I am lucky in that the professors knew me well before I went over my "cliff" and I thank God I worked so hard before then. Obviously they could see a change in me/my work over the years....I went to a HUGE, hard-to-get-in school and it really "made my day" that my professors noticed and encouraged me through my department.
Anyway, I'm not worried about the school/professors letting me finish....I'll find a way around that (or maybe that's just a grandiose notion talking...somehow I've managed to get around all of that stuff and deadlines - to wait until I was manic to research/write).
I didn't even suspect BPD...even though I knew I could only write my academic reviews/term papers in certain moods. Now I know...but I can't encourage mania to help me with school....
Another option would be for me to complete maybe 3 of the classes at my undergrad instituion and then maybe 2 of the ones I'm really struggling with here. Some of the classes just need one paper to finish...others are a lot more.
I am going to find a tutor or someone in that capacity to just sit down with me...let me talk it through...help me with breaking it down...I get so overwhelemd when I write down everything I need to do for each class.
Fresia, thank you for your kind words! I've kept in touch with the profs. year after year...and I just feel SO horrible that I haven't completed them that I can't bear to contact them again unless it is to submit everything and apologize.
Shaggy, thank you, too, for your kind words! I do have regrets about past impulsive decisions/actions...sometimes they've really hurt me, and sometimes the decisions have been great for me. I know you know the feeling (or at least, I think I'm not alone in this).

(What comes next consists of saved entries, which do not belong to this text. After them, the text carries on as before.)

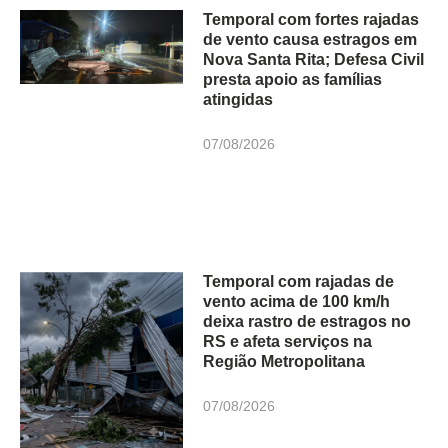
Temporal com fortes rajadas
de vento causa estragos em
Nova Santa Rita; Defesa Civil
presta apoio as famílias
atingidas
07/08/2026
Temporal com rajadas de
vento acima de 100 km/h
deixa rastro de estragos no
RS e afeta serviços na
Região Metropolitana
07/08/2026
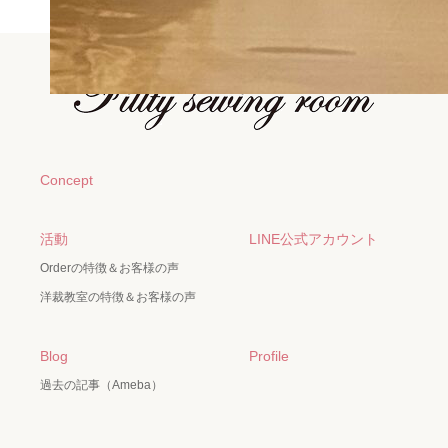
Concept
活動
LINE公式アカウント
Orderの特徴＆お客様の声
洋裁教室の特徴＆お客様の声
Blog
Profile
過去の記事（Ameba）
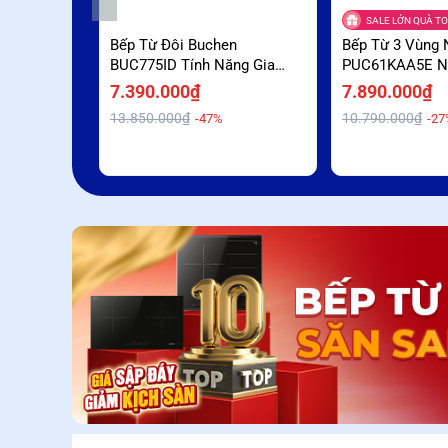
SALE LỚN QUÀ TO
Bếp Từ Đôi Buchen
Bếp Từ 3 Vùng 
BUC775ID Tính Năng Gia
PUC61KAA5E N
Nhiệt Nhanh Booster Giá Sập
Booster Ưu Đãi
7.390.000₫
7.890.000₫
Sàn
13.850.000₫
10.790.000₫
-47%
-27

I think I feel worried about the relationship because I haven't saved any money...the allowance (or whatever..) I get is twice as much as I made working....but the thing I enjoy most is making my family/friends happy (if they had it, they would do the same!), so I've pretty much spent it all on that and paying off the remainder of my school debt.

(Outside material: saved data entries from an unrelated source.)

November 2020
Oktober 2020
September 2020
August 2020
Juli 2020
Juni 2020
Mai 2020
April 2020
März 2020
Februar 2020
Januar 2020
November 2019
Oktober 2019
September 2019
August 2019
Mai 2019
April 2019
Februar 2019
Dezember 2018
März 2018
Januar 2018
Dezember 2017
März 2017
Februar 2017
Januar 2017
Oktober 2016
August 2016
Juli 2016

Anyway, I'm trying to make myself save at least half of it every month so I don't feel so anxious about that. I could also get back into modeling and make money that way, but that sends my ED into high gear....and stresses me out.
I'm going to try my goal-setting habits again (i went to a really great two-week program that gave me all sorts of plans to help myself, but I've gotten lazy. Joining this forum has been extremely helpful for me because I need to actively engage in managing my BP...if I'm not paying attention to it, I tend to forget it's impact on my life....when I am conscientious about it, it impacts me a lot less.
Sorry for the rambling, but I'm really happy I found such a wonderful place. Thanks for listening/responding. I'll write soon and report on my progress.
As silly as it sounds, it would be nice to be "accountable" to a group, rather than struggle with it myself.